Problem to solve: Write out every record below exactly, leaving the pictures out.
══ Exercise material
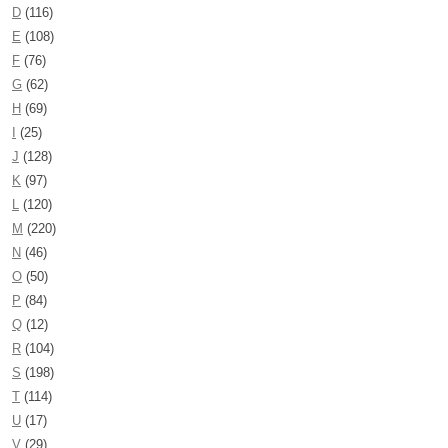
D
(116)
E
(108)
F
(76)
G
(62)
H
(69)
I
(25)
J
(128)
K
(97)
L
(120)
M
(220)
N
(46)
O
(50)
P
(84)
Q
(12)
R
(104)
S
(198)
T
(114)
U
(17)
V
(29)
════
Answer for the task:
D
(116)
E
(108)
F
(76)
G
(62)
H
(69)
I
(25)
J
(128)
K
(97)
L
(120)
M
(220)
N
(46)
O
(50)
P
(84)
Q
(12)
R
(104)
S
(198)
T
(114)
U
(17)
V
(29)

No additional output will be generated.